“Those who adhere to the ideology of rejecting Israel's right to exist might as well reject the earth beneath them and the sky above, because Israel is not going anywhere. Today, I want to tell you — particularly the young people — that so long as there is a United States of America, Ah-tem lo lah-vahd. You are not alone,” Obama said.
“Israel is the most powerful country in this region. Israel has the unshakeable support of the most powerful country in the world. Israel is not going anywhere. Israel has the wisdom to see the world as it is, but also the courage to see the world as it should be.”
In the same speech, Obama, referring to the Palestinian statehood, a slight deviation from the US' policy for the region, told how Palestinians had also the same rights like Israelis to live without fear of getting killed. “The Palestinian people's right to self-determination and justice must also be recognized. Put yourself in their shoes and look at the world through their eyes.”
“It is not fair that a Palestinian child cannot grow up in a state of their own, living their entire lives with the presence of a foreign (Israeli) army that controls the movements of her parents every single day. It is not just when settler violence against Palestinians goes unpunished. It is not right to prevent Palestinians from farming their lands; to restrict a student's ability to move around the West Bank; or to displace Palestinian families from their home. Neither occupation nor expulsion is the answer. Just as Israelis built a state in their homeland, Palestinians have a right to be a free people in their own land.”
This part of the speech would certainly have made Israeli authorities’ uncomfortable but the earlier part of the speech in which Obama promised unflinching support to Israel’s right to exist would have acted as a balm. But experts believe that Obama wanted to convey Israel, although in a subtle way, that it needs to respect and live up to the democratic ideals. “The answer for Israelis, of course, is that they want a Jewish democracy. That sets up Obama to argue, as others have done, that Israel can’t be Jewish and democratic if it continues to place the Palestinians under occupation,” Max Fisher wrote in The Washington Post.
Peace process between Israel and Palestine is already dead following the Israeli onslaught on Gaza late last year in which around hundred Palestinians (including women and children) were killed and more than seven hundred wounded. The onslaught ended after an Egypt- backed truce following the visit of Hilary Clinton, former US Foreign Secretary.
Echoing the pessimistic view of Obama’s visit, an editorial in the Lebanese Daily Star Thursday said the result will bring Palestinian anger to a whole new level.
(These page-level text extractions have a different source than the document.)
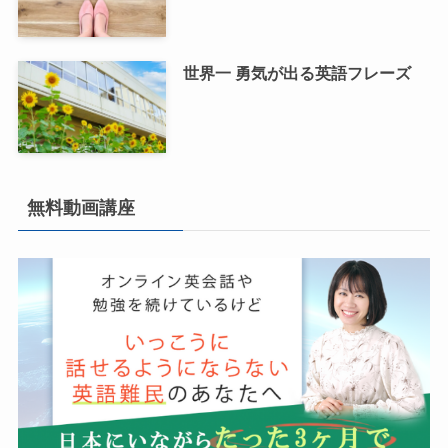
世界一 勇気が出る英語フレーズ
無料動画講座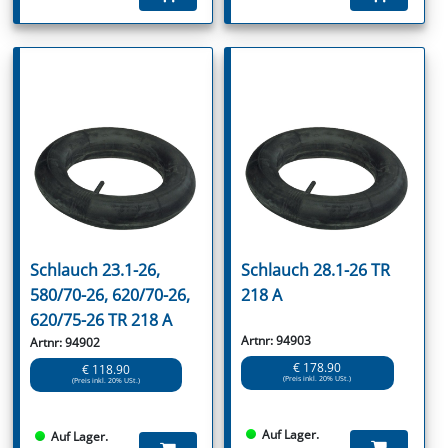
Schlauch 23.1-26,
Schlauch 28.1-26 TR
580/70-26, 620/70-26,
218 A
620/75-26 TR 218 A
Artnr: 94903
Artnr: 94902
€ 178.90
€ 118.90
(Preis inkl. 20% USt.)
(Preis inkl. 20% USt.)
Auf Lager.
Auf Lager.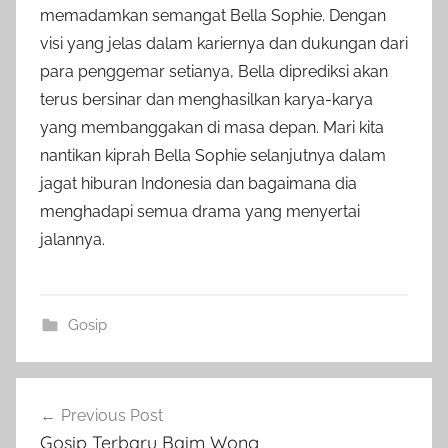
memadamkan semangat Bella Sophie. Dengan
visi yang jelas dalam kariernya dan dukungan dari
para penggemar setianya, Bella diprediksi akan
terus bersinar dan menghasilkan karya-karya
yang membanggakan di masa depan. Mari kita
nantikan kiprah Bella Sophie selanjutnya dalam
jagat hiburan Indonesia dan bagaimana dia
menghadapi semua drama yang menyertai
jalannya.
Gosip
Post
Previous Post
navigation
Gosip Terbaru Baim Wong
Obama gave “his country’s full support for the Israelis on several fronts,” adding that “the Palestinians will treat their guest with the sounds of dance, while Israeli bulldozers continue to illegally claim even more Palestinian land for settlements,” the paper wrote.
One might wonder why this level of pessimism exists when Obama has termed the settlements “not appropriate and constructive” for peace process. The answer probably lies in the fact that Obama has urged Abbas to drop demands that Israel halt all settlement activity as a precondition for peace talks. Pertinent to mention, Obama had, in his first term, been explicitly against the new settlements in the territories Israel occupied after the 1967 Arab war.
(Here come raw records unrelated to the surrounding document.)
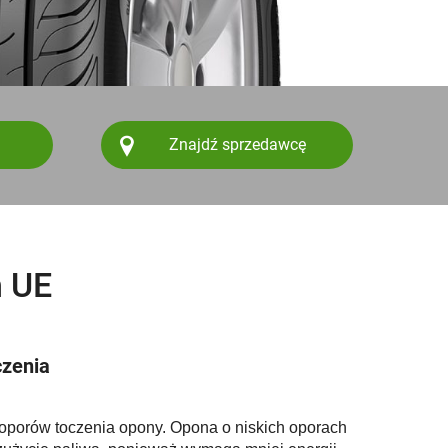
Znajdź sprzedawcę
h UE
czenia
oporów toczenia opony. Opona o niskich oporach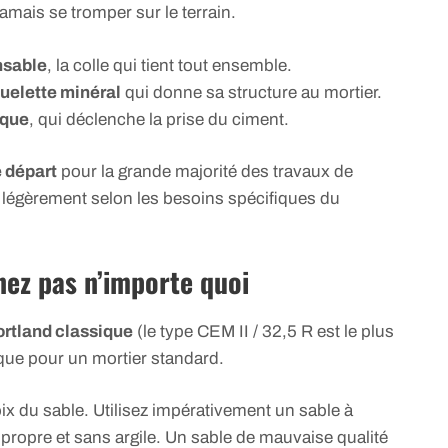
amais se tromper sur le terrain.
ensable
, la colle qui tient tout ensemble.
quelette minéral
qui donne sa structure au mortier.
ique
, qui déclenche la prise du ciment.
e départ
pour la grande majorité des travaux de
 légèrement selon les besoins spécifiques du
enez pas n’importe quoi
rtland classique
(le type CEM II / 32,5 R est le plus
ique pour un mortier standard.
oix du sable. Utilisez impérativement un sable à
propre et sans argile. Un sable de mauvaise qualité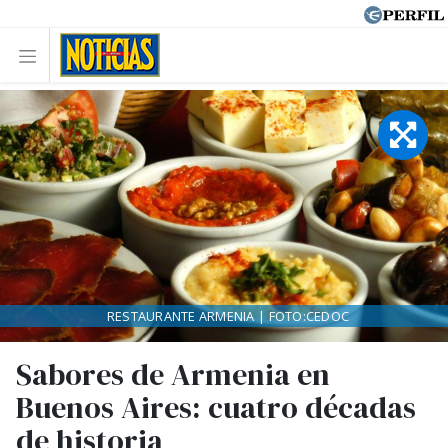
RESTAURANTE ARMENIA | FOTO:CEDOC
Sabores de Armenia en
Buenos Aires: cuatro décadas
de historia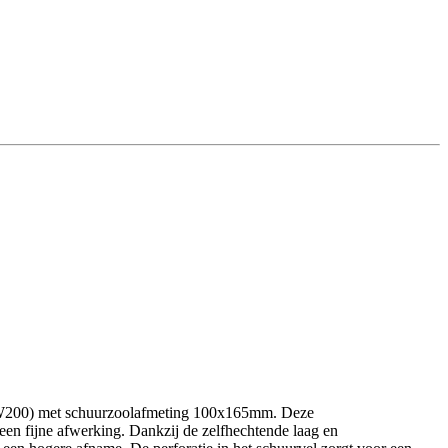
200) met schuurzoolafmeting 100x165mm. Deze
en fijne afwerking. Dankzij de zelfhechtende laag en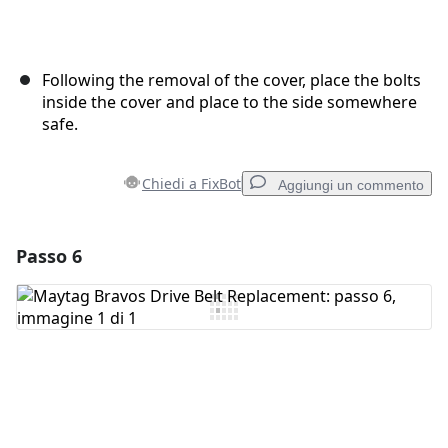
Following the removal of the cover, place the bolts
inside the cover and place to the side somewhere
safe.
Chiedi a FixBot
Aggiungi un commento
Passo 6
Aggiungi un commento
Aggiungi Commento
Annulla
Pubblica commento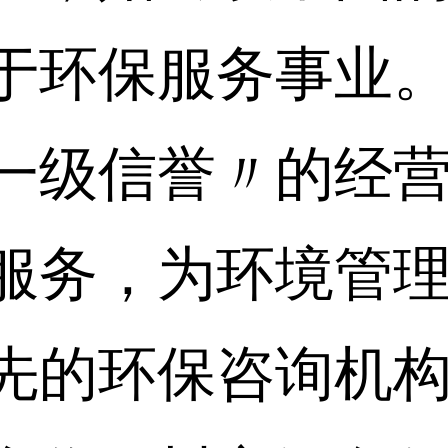
于环保服务事业。
一级信誉〃的经
服务，为环境管
先的环保咨询机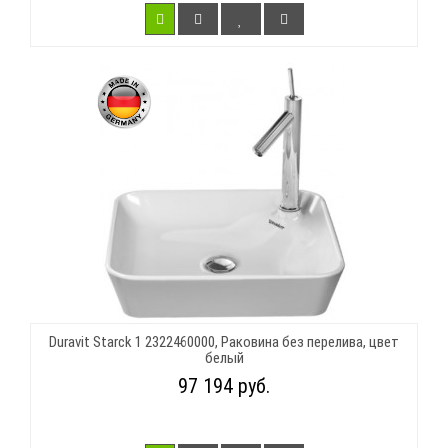
Duravit Starck 1 2322460000, Раковина без перелива, цвет
белый
97 194 руб.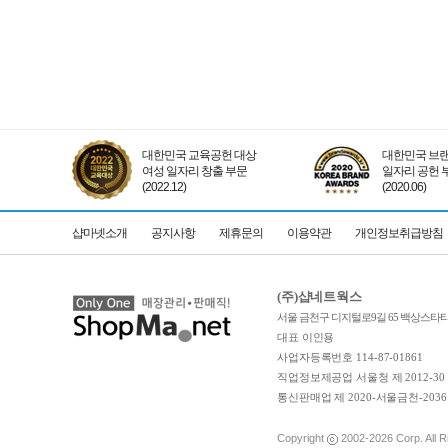
대한민국 교육공헌 대상
대한민국 브랜
여성 일자리 창출 부문
일자리 공헌 
(2022.12)
(2020.06)
샵마넷소개
공지사항
제휴문의
이용약관
개인정보취급방침
(주)샵네트웍스
서울 금천구 디지털로9길 65 백상스타타워
대표 이인용
사업자등록번호 114-87-01861
직업정보제공업 서울청 제 2012-30
통신판매업 제 2020-서울금천-2036
Copyright
2002-2026
Corp. All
So, was Obama’s commitment to Palestinian statehood just a rhetorical commitment, Jennifer Rubin writes in The Washington Post: “President Obama's trip will, if nothing else, provide confirmation of a number of conservative critics' observations of his administration."
Summing up the expectations of Palestinians from Obama’s visit, Sami Abdel-Shafi, co-founder and senior partner at Emerge Consulting Group, a management consultancy in Gaza City, writes in Guardian: “It would be unrealistic to expect a breakthrough from President Barack Obama’s visit to Israel, particularly given how pessimistic Palestinians have become over the US administration’s role in the Palestinian-Israeli conflict. The hope is that the visit does not make things worse.”